ACTION ITEM =
The line with "shoulders, this dress" and each line following it, up to the final line of the data, should be set down exactly; pictures stay out.

*** Opening of ENTRIES PROVIDED ***

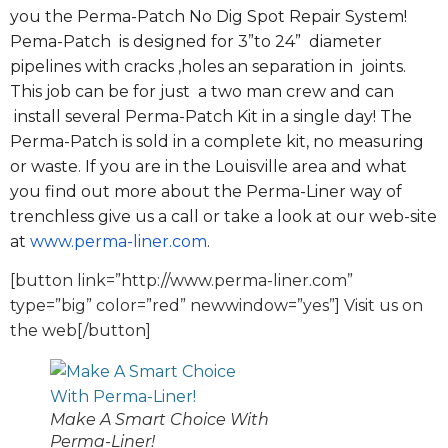
you the Perma-Patch No Dig Spot Repair System!
Pema-Patch is designed for 3”to 24” diameter
pipelines with cracks ,holes an separation in joints.
This job can be for just a two man crew and can
install several Perma-Patch Kit in a single day! The
Perma-Patch is sold in a complete kit, no measuring
or waste. If you are in the Louisville area and what
you find out more about the Perma-Liner way of
trenchless give us a call or take a look at our web-site
at
www.perma-liner.com
.
[button link=”http://www.perma-liner.com”
type=”big” color=”red” newwindow=”yes”] Visit us on
the web[/button]
Make A Smart Choice With
Perma-Liner!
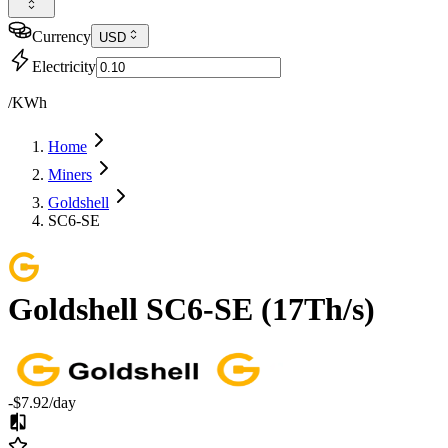
Currency
USD
Electricity
/KWh
Home
Miners
Goldshell
SC6-SE
Goldshell
SC6-SE
(
17Th/s
)
-$7.92
/day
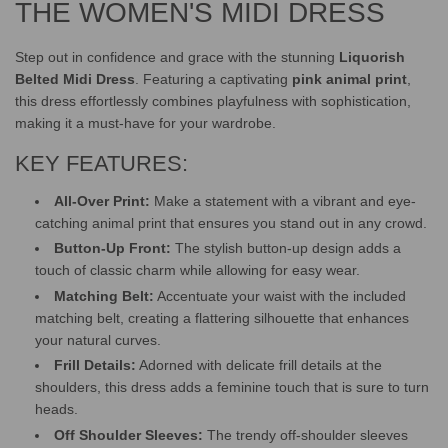
.
THE WOMEN'S MIDI DRESS
Step out in confidence and grace with the stunning
Liquorish
Belted Midi Dress
. Featuring a captivating
pink animal print
,
this dress effortlessly combines playfulness with sophistication,
making it a must-have for your wardrobe.
KEY FEATURES:
All-Over Print:
Make a statement with a vibrant and eye-
catching animal print that ensures you stand out in any crowd.
Button-Up Front:
The stylish button-up design adds a
touch of classic charm while allowing for easy wear.
Matching Belt:
Accentuate your waist with the included
matching belt, creating a flattering silhouette that enhances
your natural curves.
Frill Details:
Adorned with delicate frill details at the
shoulders, this dress adds a feminine touch that is sure to turn
heads.
Off Shoulder Sleeves:
The trendy off-shoulder sleeves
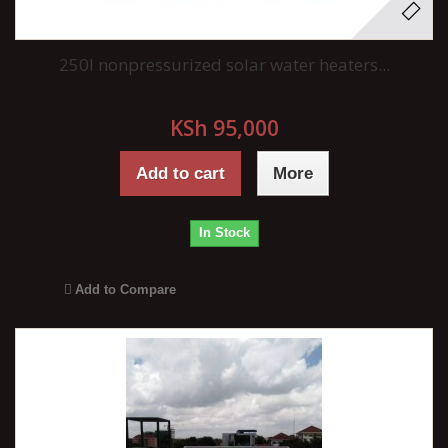
250l nonpressurized solar water heaters...
KSh 95,000
Add to cart
More
In Stock
Add to Compare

*** Close of ENTRIES PROVIDED ***

SOLVED EXERCISE =
shoulders, this dress adds a feminine touch that is sure to turn
heads.
Off Shoulder Sleeves:
The trendy off-shoulder sleeves
250l nonpressurized solar water heaters...
KSh 95,000
Add to cart
More
In Stock
Add to Compare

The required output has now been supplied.